Reproduce all of the data below without alteration; exclude every picture.

★ ★ ★ ★ ★

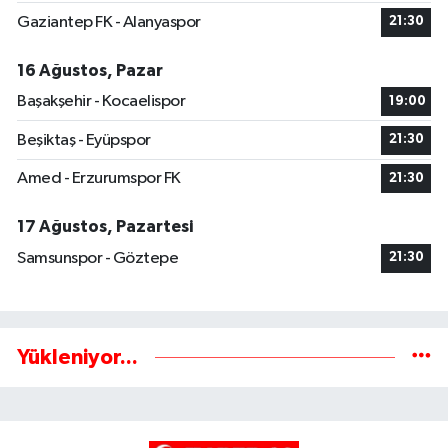
Gaziantep FK - Alanyaspor
21:30
16 Ağustos, Pazar
Başakşehir - Kocaelispor
19:00
Beşiktaş - Eyüpspor
21:30
Amed - Erzurumspor FK
21:30
17 Ağustos, Pazartesi
Samsunspor - Göztepe
21:30
Yükleniyor...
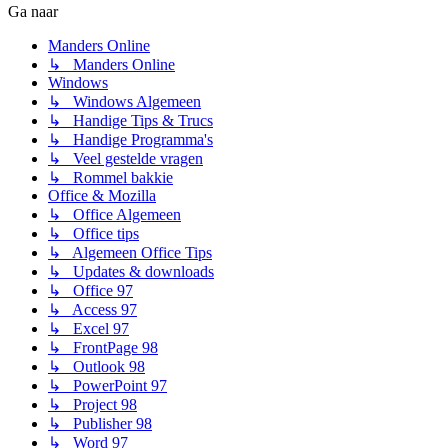
Ga naar
Manders Online
↳ Manders Online
Windows
↳ Windows Algemeen
↳ Handige Tips & Trucs
↳ Handige Programma's
↳ Veel gestelde vragen
↳ Rommel bakkie
Office & Mozilla
↳ Office Algemeen
↳ Office tips
↳ Algemeen Office Tips
↳ Updates & downloads
↳ Office 97
↳ Access 97
↳ Excel 97
↳ FrontPage 98
↳ Outlook 98
↳ PowerPoint 97
↳ Project 98
↳ Publisher 98
↳ Word 97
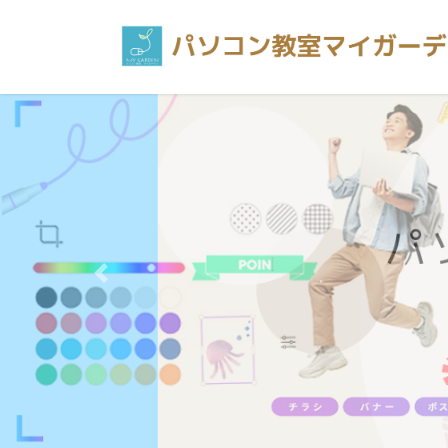
コ
ナ
ン
ビ
テ
ゲ
ン
ー
ツ
シ
へ
ョ
ス
ン
キ
に
ッ
移
プ
動
Previous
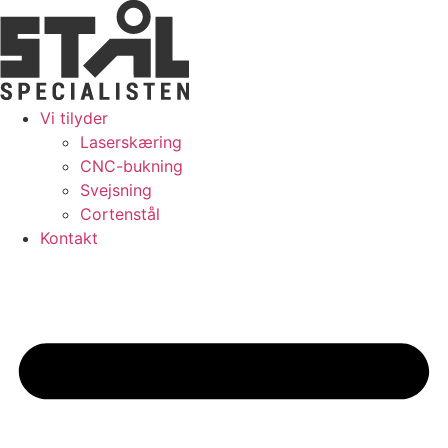
Skip
to
content
Vi tilyder
Laserskæring
CNC-bukning
Svejsning
Cortenstål
Kontakt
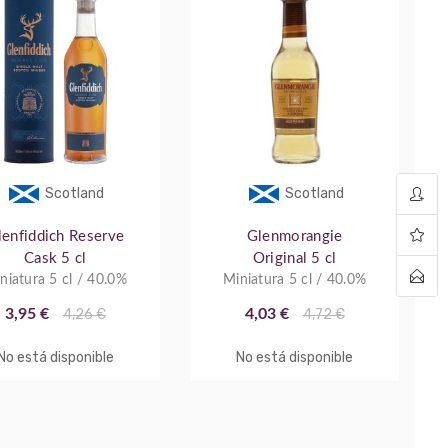
Scotland
Scotland
lenfiddich Reserve
Glenmorangie
Cask 5 cl
Original 5 cl
niatura 5 cl / 40.0%
Miniatura 5 cl / 40.0%
3,95 €
4,26 €
4,03 €
4,72 €
No está disponible
No está disponible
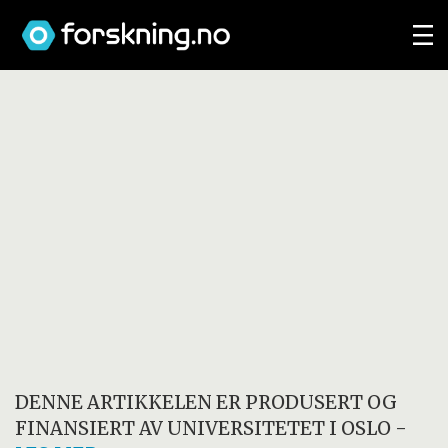
DENNE ARTIKKELEN ER PRODUSERT OG
FINANSIERT AV
UNIVERSITETET I OSLO
-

★ ★ ★ ★ ★

▶ _Exercise result_:
Gaziantep FK - Alanyaspor
21:30
16 Ağustos, Pazar
Başakşehir - Kocaelispor
19:00
Beşiktaş - Eyüpspor
21:30
Amed - Erzurumspor FK
21:30
17 Ağustos, Pazartesi
Samsunspor - Göztepe
21:30
Yükleniyor...
Ga naar
Manders Online
↳ Manders Online
Windows
↳ Windows Algemeen
↳ Handige Tips & Trucs
↳ Handige Programma's
↳ Veel gestelde vragen
↳ Rommel bakkie
Office & Mozilla
↳ Office Algemeen
↳ Office tips
↳ Algemeen Office Tips
↳ Updates & downloads
↳ Office 97
↳ Access 97
↳ Excel 97
↳ FrontPage 98
↳ Outlook 98
↳ PowerPoint 97
↳ Project 98
↳ Publisher 98
↳ Word 97
コ
ナ
ン
ビ
テ
ゲ
ン
ー
ツ
シ
へ
ョ
ス
ン
キ
に
ッ
移
プ
動
Previous
Skip
to
content
Vi tilyder
Laserskæring
CNC-bukning
Svejsning
Cortenstål
Kontakt
Scotland
Scotland
lenfiddich Reserve
Glenmorangie
Cask 5 cl
Original 5 cl
niatura 5 cl / 40.0%
Miniatura 5 cl / 40.0%
3,95 €
4,26 €
4,03 €
4,72 €
No está disponible
No está disponible
DENNE ARTIKKELEN ER PRODUSERT OG
FINANSIERT AV
UNIVERSITETET I OSLO
-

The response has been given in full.